*** Opening Working data ***

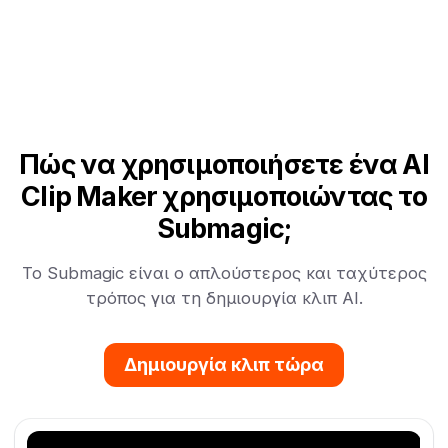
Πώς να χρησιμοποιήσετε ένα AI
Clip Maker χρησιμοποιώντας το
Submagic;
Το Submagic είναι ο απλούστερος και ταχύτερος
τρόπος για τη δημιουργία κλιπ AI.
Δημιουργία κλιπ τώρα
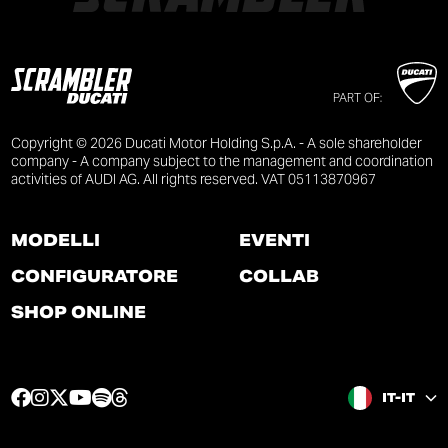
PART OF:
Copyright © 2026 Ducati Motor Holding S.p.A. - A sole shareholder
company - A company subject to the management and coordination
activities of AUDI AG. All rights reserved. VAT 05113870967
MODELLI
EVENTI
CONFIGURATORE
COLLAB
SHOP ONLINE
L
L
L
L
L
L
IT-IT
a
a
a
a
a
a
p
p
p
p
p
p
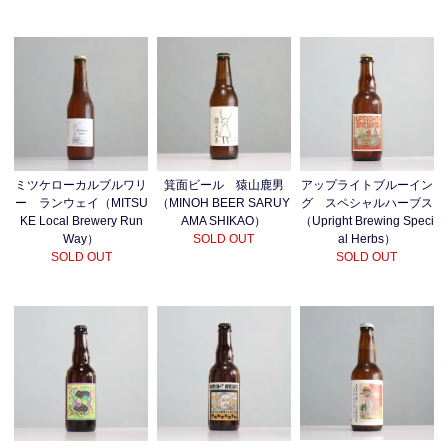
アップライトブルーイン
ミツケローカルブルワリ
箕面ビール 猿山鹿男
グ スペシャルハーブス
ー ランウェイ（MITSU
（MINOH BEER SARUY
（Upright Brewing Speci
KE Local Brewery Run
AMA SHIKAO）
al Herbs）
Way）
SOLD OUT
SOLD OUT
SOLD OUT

*** Closing Working data ***
*** Opening Working data ***

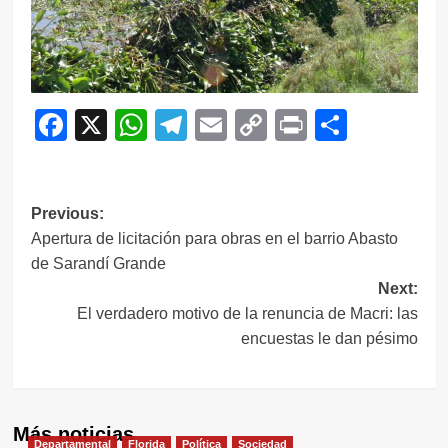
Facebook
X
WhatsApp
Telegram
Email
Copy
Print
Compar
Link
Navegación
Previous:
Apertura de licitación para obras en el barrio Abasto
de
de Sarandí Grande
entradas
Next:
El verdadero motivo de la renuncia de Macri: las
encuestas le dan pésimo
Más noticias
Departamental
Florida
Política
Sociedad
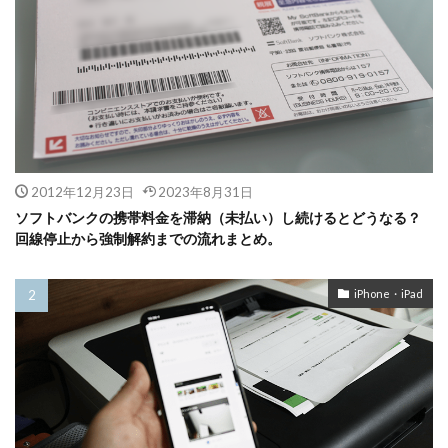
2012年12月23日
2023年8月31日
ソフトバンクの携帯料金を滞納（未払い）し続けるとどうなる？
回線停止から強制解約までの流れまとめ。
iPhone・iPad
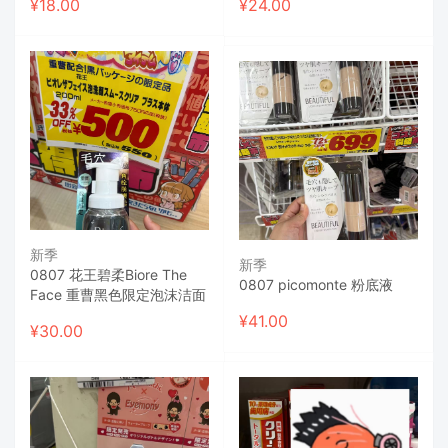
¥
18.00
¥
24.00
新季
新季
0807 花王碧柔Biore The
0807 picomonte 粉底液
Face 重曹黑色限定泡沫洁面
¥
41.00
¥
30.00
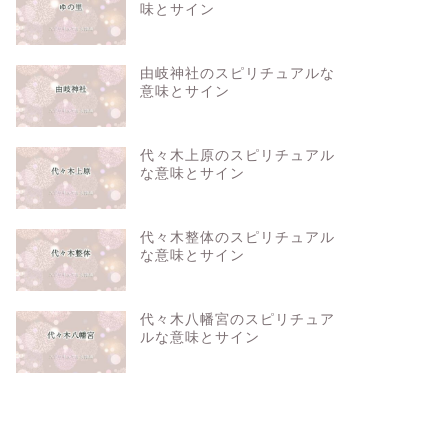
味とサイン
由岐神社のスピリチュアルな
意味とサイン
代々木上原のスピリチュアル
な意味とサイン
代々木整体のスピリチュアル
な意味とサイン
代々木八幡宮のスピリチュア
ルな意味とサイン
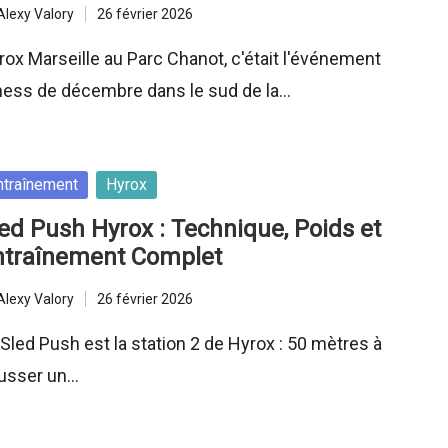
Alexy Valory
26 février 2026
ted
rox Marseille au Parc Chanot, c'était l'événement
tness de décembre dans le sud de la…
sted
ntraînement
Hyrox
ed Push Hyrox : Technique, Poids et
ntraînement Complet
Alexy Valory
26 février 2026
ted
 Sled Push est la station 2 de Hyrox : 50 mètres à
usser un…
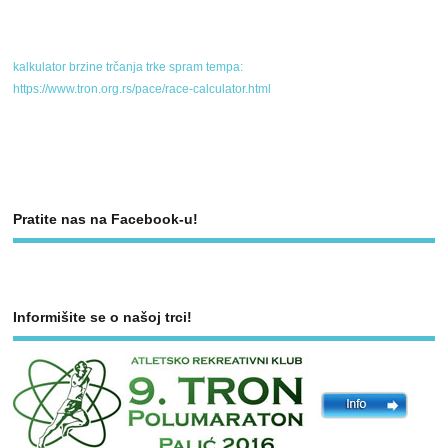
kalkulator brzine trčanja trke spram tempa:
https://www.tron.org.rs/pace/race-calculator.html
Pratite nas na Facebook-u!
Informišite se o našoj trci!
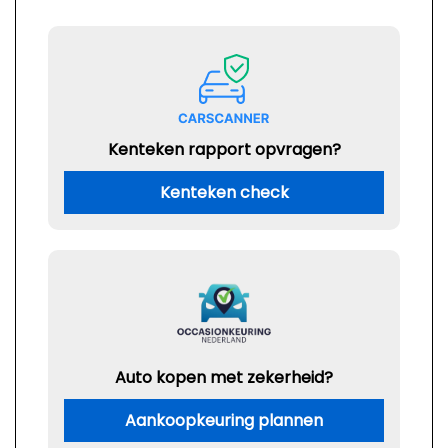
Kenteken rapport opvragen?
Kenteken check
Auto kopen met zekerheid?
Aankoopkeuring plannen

*** Closing Working data ***

**How to complete this task:** For the word "Submagic", find every line in the data that holds it and copy that line.

**Exercise answer:**
Submagic;
Το Submagic είναι ο απλούστερος και ταχύτερος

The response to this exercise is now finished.